Effective holiday marketing means much more than tired gift card promotions and early-bird sales. Gimmicks might spur short-term gains with bargain shoppers but they don’t build long-term relationships that will grow and sustain your business. Loyalty that lasts well after the ornaments are packed away comes from connecting with consumers emotionally.
You don’t do that with discounts. You do it by wrapping your brand in the whimsy, warmth and spirit of the season and making it an indelible part of people’s holiday traditions. Savvy brands have been subtly – and not so subtly – shaping secular Christmas mythology for decades.
Don’t believe that brands have that kind of influence? You probably don’t believe in Santa Claus, either. This post will change your mind – on both counts. Many modern holiday motifs actually originated as seasonal marketing initiatives; none more indelibly than the modern Santa Claus archetype.
Santa’s Jersey Roots
In 1931 the marketing team with Atlanta-based Coca-Cola Company faced a perplexing problem. Coke was viewed as a seasonal product synonymous with sun and fun. For decades, sales of the saccharine soda swelled during the spring and summer but waned in the winter. The company desperately wanted to convince consumers that Coke was a cold weather drink as well. Over the years a variety of marketing campaigns had attempted to do just that by linking Coke to the most ubiquitous winter figure in popular culture – Santa Claus. Numerous campaigns had been launched but the creative never “clicked” and ensuing seasonal sales had remained flat.
Undaunted, the intrepid creative team mustered the marketing moxie to take another crack at a Coke/Claus campaign. One wonders how they sold the 7-time-loser of an idea to senior management… “Okay, we know this concept hasn’t worked for the past seven years, but we have a really good feeling about this year.” Actually, what they had was a fresh new spin on an old idea and they were given the green light. The eighth time would prove to be the charm.

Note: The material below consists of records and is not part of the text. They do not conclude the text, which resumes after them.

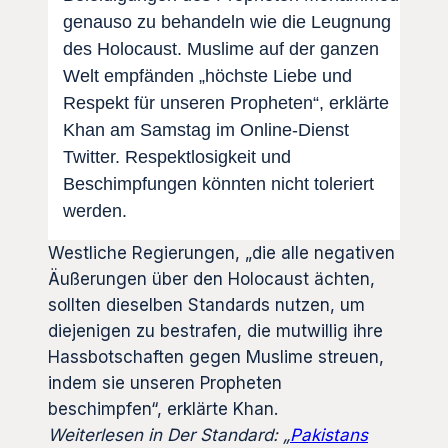
genauso zu behandeln wie die Leugnung
des Holocaust. Muslime auf der ganzen
Welt empfänden „höchste Liebe und
Respekt für unseren Propheten“, erklärte
Khan am Samstag im Online-Dienst
Twitter. Respektlosigkeit und
Beschimpfungen könnten nicht toleriert
werden.
Westliche Regierungen, „die alle negativen
Äußerungen über den Holocaust ächten,
sollten dieselben Standards nutzen, um
diejenigen zu bestrafen, die mutwillig ihre
Hassbotschaften gegen Muslime streuen,
indem sie unseren Propheten
beschimpfen“, erklärte Khan.
Weiterlesen in Der Standard: „
Pakistans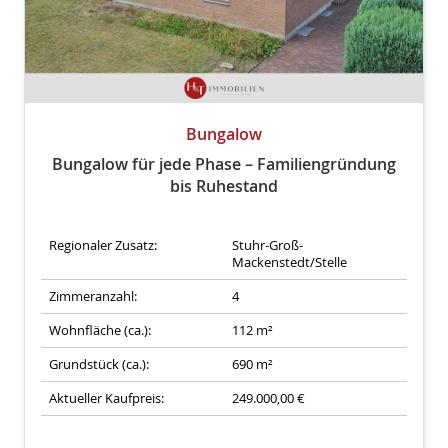
Bungalow
Bungalow für jede Phase – Familiengründung
bis Ruhestand
Regionaler Zusatz:
Stuhr-Groß-
Mackenstedt/Stelle
Zimmeranzahl:
4
Wohnfläche (ca.):
112 m²
Grundstück (ca.):
690 m²
Aktueller Kaufpreis:
249.000,00 €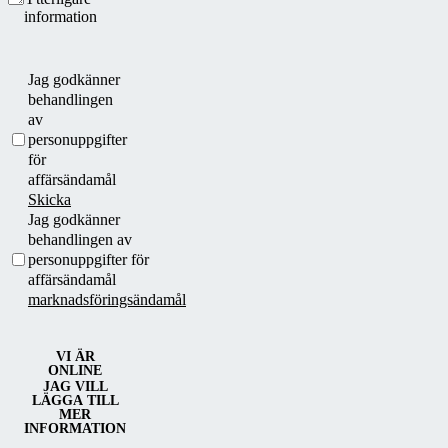
information
Jag godkänner
behandlingen
av
personuppgifter
för
affärsändamål
Skicka
Jag godkänner
behandlingen av
personuppgifter för
affärsändamål
marknadsföringsändamål
VI ÄR
ONLINE
JAG VILL
LÄGGA TILL
MER
INFORMATION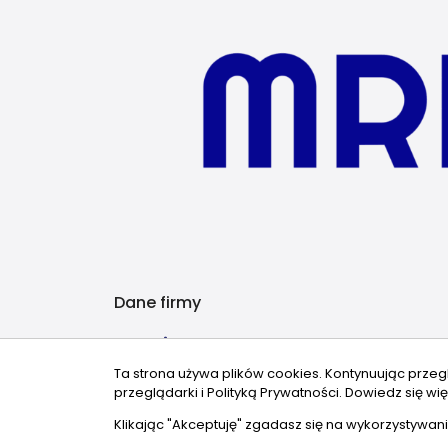
Dane firmy
MRRE invest sp z o.o.
Grzybowska 80/82 lok 749
Ta strona używa plików cookies. Kontynuując przeg
00-844 Warszawa
przeglądarki i Polityką Prywatności.
Dowiedz się wię
Klikając "Akceptuję" zgadasz się na wykorzystywani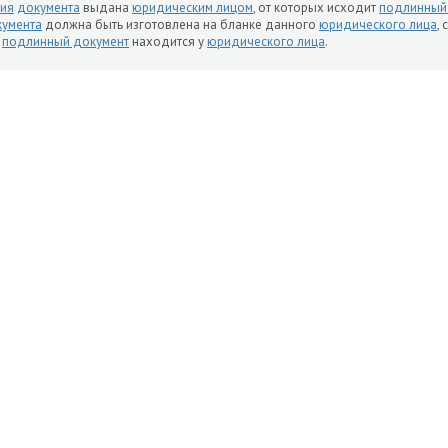
ия
документа
выдана
юридическим лицом
, от которых исходит
подлинный
умента
должна быть изготовлена на бланке данного
юридического лица
,
о
подлинный документ
находится у
юридического лица
.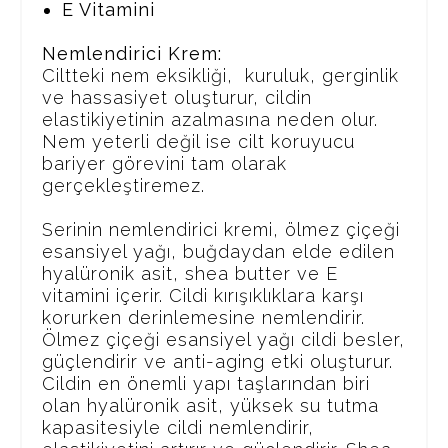
E Vitamini
Nemlendirici Krem:
Ciltteki nem eksikliği, kuruluk, gerginlik
ve hassasiyet oluşturur, cildin
elastikiyetinin azalmasına neden olur.
Nem yeterli değil ise cilt koruyucu
bariyer görevini tam olarak
gerçekleştiremez.
Serinin nemlendirici kremi, ölmez çiçeği
esansiyel yağı, buğdaydan elde edilen
hyalüronik asit, shea butter ve E
vitamini içerir. Cildi kırışıklıklara karşı
korurken derinlemesine nemlendirir.
Ölmez çiçeği esansiyel yağı cildi besler,
güçlendirir ve anti-aging etki oluşturur.
Cildin en önemli yapı taşlarından biri
olan hyalüronik asit, yüksek su tutma
kapasitesiyle cildi nemlendirir,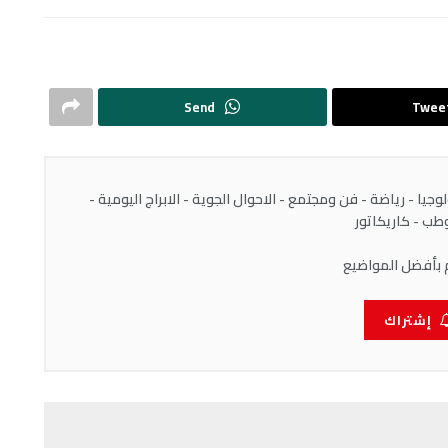
Send
Twee
يا - رياضة - فن ومجتمع - الاحوال الجوية - الابراج اليومية -
ب - كاريكاتور
 بأفضل المواضيع
إشتراك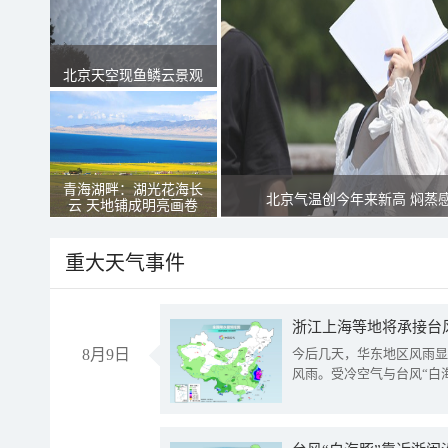
北京天空现鱼鳞云景观
青海湖畔：湖光花海长
北京气温创今年来新高 焖蒸
云 天地铺成明亮画卷
重大天气事件
浙江上海等地将承接台风
8月9日
今后几天，华东地区风雨显
风雨。受冷空气与台风“白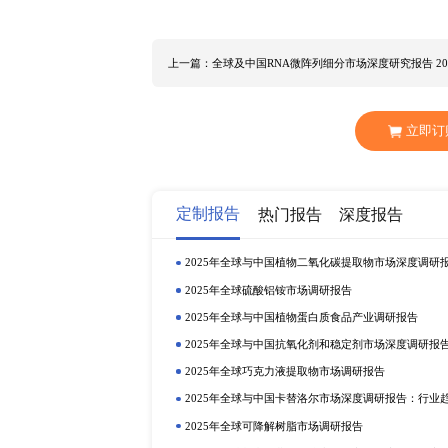
中表明经济增速预期目标设定在5.5
发展质量，科技创新、经济社会数字
要经济体将会出台更多利好政策，带
网布细分市场深度研究报告 202
布行业市场总体规模及主要国家市
分析玻璃纤维网布行业竞争格局，
内人士或专家定性访谈等方式，力求结论、
ShandongXingyingInternationalTrad
 本
调研报告
重点关注的几个地区市场：
8mm×8mm 10mm×10mm 12
网布细分市场，如有定制需求，欢
上一篇：全球及中国RNA微阵列细分市场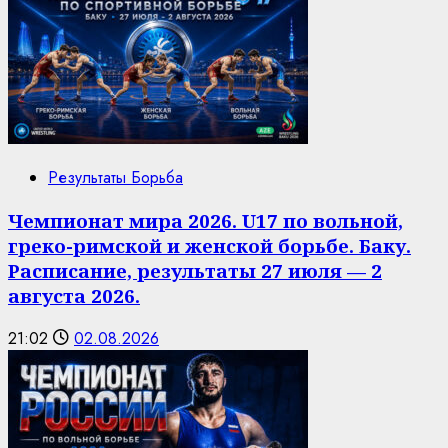
Результаты Борьба
Чемпионат мира 2026. U17 по вольной,
греко-римской и женской борьбе. Баку.
Расписание, результаты 27 июля — 2
августа 2026.
21:02
02.08.2026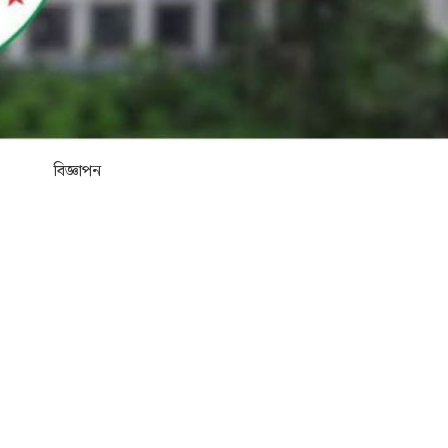
বিজ্ঞাপন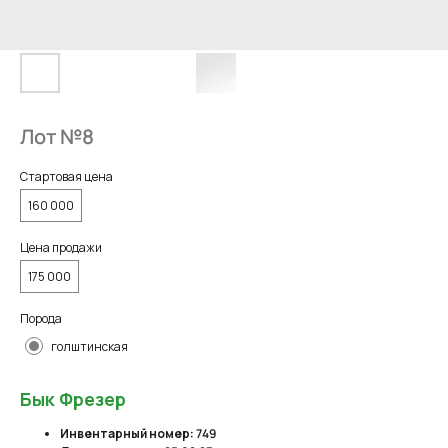
Лот №8
Стартовая цена
160 000
Цена продажи
175 000
Порода
голштинская
Бык Фрезер
Инвентарный номер:
749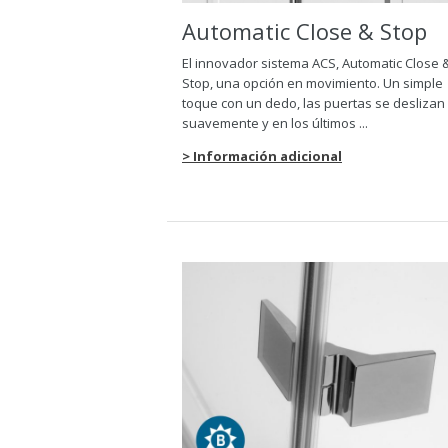
Automatic Close & Stop
El innovador sistema ACS, Automatic Close 
Stop, una opción en movimiento. Un simple
toque con un dedo, las puertas se deslizan
suavemente y en los últimos
...
> Información adicional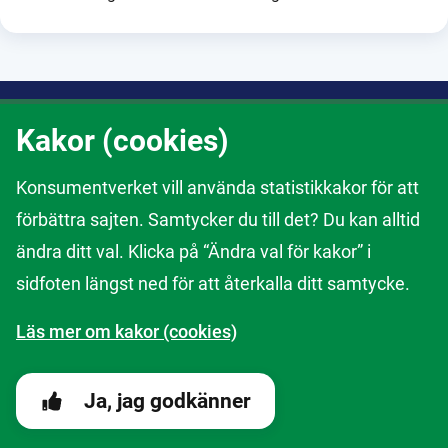
Om webbtjänsten
Kakor (cookies)
Här kan du anmäla om du upptäcker att ett företag gör fel eller
Konsumentverket vill använda statistikkakor för att
om du ser en risk med en vara eller tjänst. Din information hjälper
oss på Konsumentverket i vårt arbete. Tack för att du hjälper oss
förbättra sajten. Samtycker du till det? Du kan alltid
att granska företag och skydda konsumenter.
ändra ditt val. Klicka på “Ändra val för kakor” i
Om att anmäla till Konsumentverket
sidfoten längst ned för att återkalla ditt samtycke.
Läs mer om kakor (cookies)
Kakor
Ändra val av kakor
Ja, jag godkänner
Om våra webbtjänster
Behandling av personuppgifter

Coca-Cola wasn’t the first soft drink company to use Santa Claus in its advertising. White Rock Beverages of New York used Santa in ads for ginger ale and mineral water as early as 1915. In fact, advertisers had employed St. Nick as pitchman for years by portraying various global incarnations from wizened old sage to a magical troll. This time around Coke’s creative team sought to establish the definitive Santa archetype for their contemporary audience and turned to New Jersey-based illustrator Haddon Sundblom to conceive the Kringle for their new campaign.

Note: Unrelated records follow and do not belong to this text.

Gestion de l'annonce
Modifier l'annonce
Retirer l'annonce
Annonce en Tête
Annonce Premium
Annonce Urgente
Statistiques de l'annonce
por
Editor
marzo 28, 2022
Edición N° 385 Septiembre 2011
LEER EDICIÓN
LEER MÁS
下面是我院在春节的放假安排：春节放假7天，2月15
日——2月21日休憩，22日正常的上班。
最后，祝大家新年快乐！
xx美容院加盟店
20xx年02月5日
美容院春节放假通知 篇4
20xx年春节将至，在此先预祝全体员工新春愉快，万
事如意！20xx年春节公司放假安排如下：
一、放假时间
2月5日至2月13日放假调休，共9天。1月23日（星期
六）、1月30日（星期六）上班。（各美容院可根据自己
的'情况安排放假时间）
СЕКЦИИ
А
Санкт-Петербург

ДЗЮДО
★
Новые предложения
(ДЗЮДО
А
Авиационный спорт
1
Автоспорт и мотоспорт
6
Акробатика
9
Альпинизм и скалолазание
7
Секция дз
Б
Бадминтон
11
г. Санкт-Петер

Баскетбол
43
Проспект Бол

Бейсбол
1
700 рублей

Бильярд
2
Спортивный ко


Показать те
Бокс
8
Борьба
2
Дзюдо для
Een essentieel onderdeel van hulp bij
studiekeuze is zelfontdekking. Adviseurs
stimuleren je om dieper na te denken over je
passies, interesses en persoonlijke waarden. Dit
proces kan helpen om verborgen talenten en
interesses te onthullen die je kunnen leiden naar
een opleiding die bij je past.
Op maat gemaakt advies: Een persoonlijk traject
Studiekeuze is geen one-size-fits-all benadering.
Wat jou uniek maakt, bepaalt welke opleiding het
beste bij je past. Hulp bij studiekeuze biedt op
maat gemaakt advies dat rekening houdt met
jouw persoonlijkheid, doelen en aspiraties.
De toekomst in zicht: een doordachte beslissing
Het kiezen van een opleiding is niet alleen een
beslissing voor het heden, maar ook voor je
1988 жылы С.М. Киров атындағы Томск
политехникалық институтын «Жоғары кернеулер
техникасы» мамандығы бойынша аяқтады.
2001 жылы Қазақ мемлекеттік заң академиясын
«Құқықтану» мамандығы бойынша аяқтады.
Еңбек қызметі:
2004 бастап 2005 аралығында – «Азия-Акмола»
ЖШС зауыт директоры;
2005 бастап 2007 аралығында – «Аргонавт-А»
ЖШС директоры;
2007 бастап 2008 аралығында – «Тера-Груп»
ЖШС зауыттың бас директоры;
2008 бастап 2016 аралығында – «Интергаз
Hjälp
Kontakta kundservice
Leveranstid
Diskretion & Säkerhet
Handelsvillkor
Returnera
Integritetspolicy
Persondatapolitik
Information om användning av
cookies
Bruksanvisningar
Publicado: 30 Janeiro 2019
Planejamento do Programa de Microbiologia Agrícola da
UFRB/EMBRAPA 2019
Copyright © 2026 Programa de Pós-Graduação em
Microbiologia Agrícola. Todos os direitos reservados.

Sundblom drew inspiration from traditional as well as unlikely sources. Clement Clark Moore’s 1822 poem A Visit From St. Nicholas (commonly referred to as The Night Before Christmas) provided literary context while Sundblom’s plump, jovial next door neighbor – a retired salesman named Lou Prentice – actually posed for the paintings. Hey, inspiration is everywhere if your imagination is in focus.
Sundblom’s interpretation of the larger-than-life, grandfatherly “jolly old elf” – clad in Coca-Cola red and white – was a departure from many historical depictions and became an instant hit when introduced at the 1931 Macy’s Thanksgiving Day Parade. Winter sales of Coke skyrocketed and something unexpected and profound began to take shape.

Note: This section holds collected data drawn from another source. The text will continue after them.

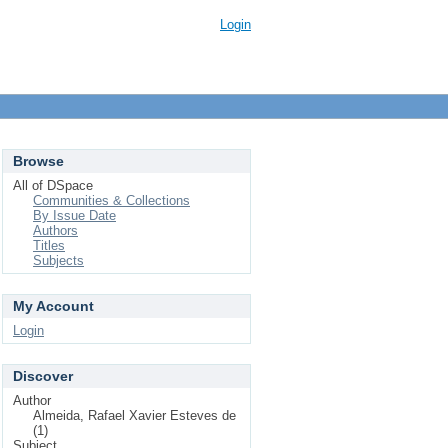
Login
Browse
All of DSpace
Communities & Collections
By Issue Date
Authors
Titles
Subjects
My Account
Login
Discover
Author
Almeida, Rafael Xavier Esteves de
(1)
Subject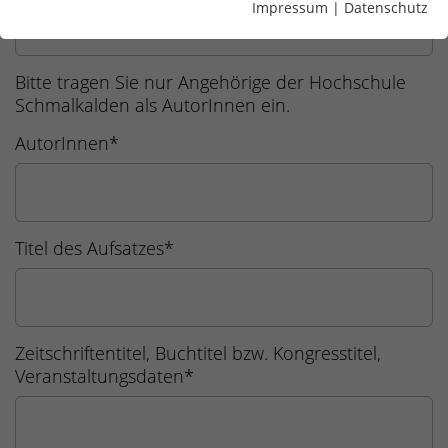
Impressum
|
Datenschutz
Bitte tragen Sie nur Angehörige der Hochschule
Schmalkalden als AutorInnen ein.
AutorInnen
*
Titel des Aufsatzes
*
Zeitschriftentitel, Buchtitel bzw. Kongresstitel,
Veranstaltungsdaten
*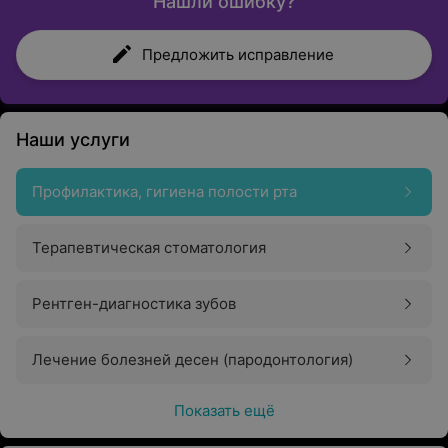
Нашли ошибку?
Предложить исправление
Наши услуги
Профилактика, гигиена полости рта
Терапевтическая стоматология
Рентген-диагностика зубов
Лечение болезней десен (пародонтология)
Показать ещё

During the next 35 years the “Sundblom Santa” perfectly paired Coke and Christmas in annual holiday campaigns that defined the secular yuletide aesthetic. The die had been cast. Santa Claus was forever branded in the image of Coca-Cola – as well as a retired salesman from New Jersey – and a brand name soft drink was inextricably woven into the pop culture mythology of the world’s most financially lucrative holiday.
The Gift That Keeps On Giving
In the words of newsman Francis Pharcellus Church, “Yes, Virginia, there is a Santa Claus.” Not because of clever marketing, but because just as in 1897, when those words were written in response to a little girl’s query, we long to believe in the holiday promise of, “love and generosity and devotion.”
People cling to traditions for comfort and security, especially when they come wrapped in a holiday ribbon. Tie that ribbon around your brand and offer authentic emotional value – not the discount kind. Find a way to make your brand a treasured part of your customers holiday traditions and they’ll form lasting bonds that just might make every day seem like Christmas for your business.